Michael Goldfarb The Weekly Standard apparently agrees with him:
Pam Hess, the UPI reporter who gave us this extremely moving and persuasive glimpse of the liberal case for the war in Iraq, asked if timetables for withdrawal “somehow infringe on the president’s powers as commander in chief?” Mitchell’s less than persuasive answer: “Congress is a coequal branch of government…the framers did not want to have one branch in charge of the government.”
True enough, but they sought an energetic executive with near dictatorial power in pursuing foreign policy and war.
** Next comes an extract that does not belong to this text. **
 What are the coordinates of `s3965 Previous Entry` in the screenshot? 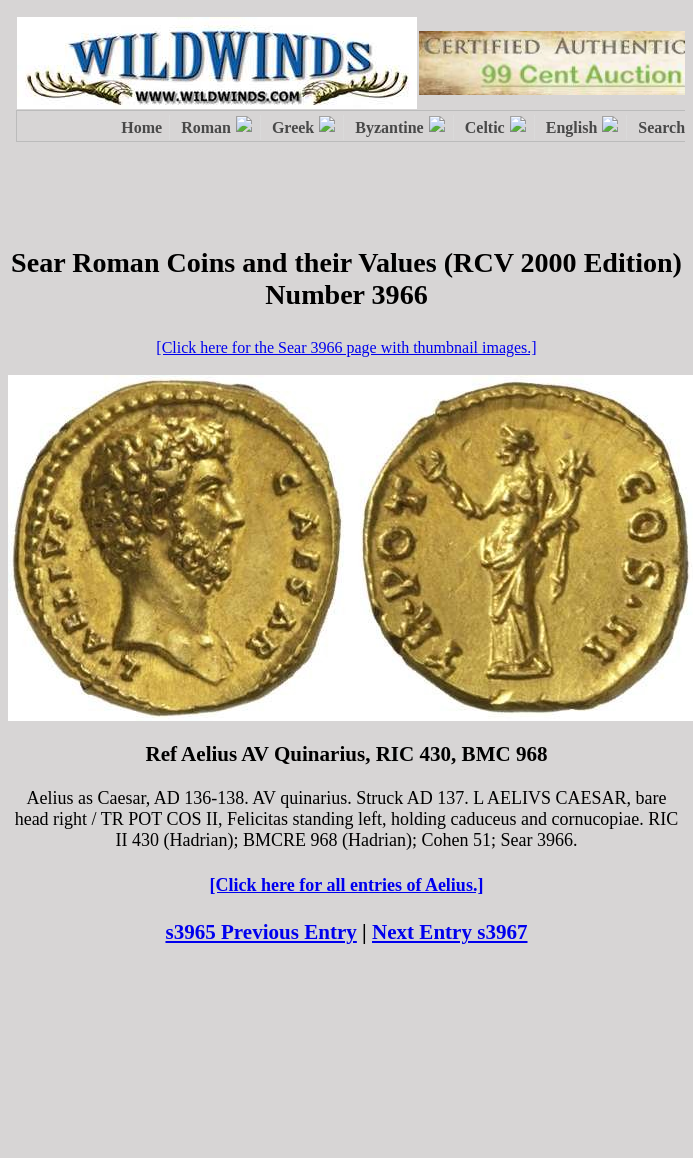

So no, the Constitution does not put Congress on an equal footing with the executive in matters of national security.
How ironic that one of the justification for invading Iraq and destroying it was to get rid of a dictator?
Glenn Greenwald sums it up perfectly on his blog.
So apparently, the American Founders risked their lives and fortunes in order to wage war against Great Britain and declare independence from the King — all in order to vest “near dictatorial power” in the American President in all matters of foreign policy and national security. And, of course, for the Michael Goldfarbs of the world, “war” and “national security” — and the “near dictatorial power” vested in the President in those areas — now encompasses virtually every government action, since scary and dangerous Muslims are lurking everywhere, on every corner, and the entire world is one big “battlefield” in the “War on Terrorism,” including U.S. soil.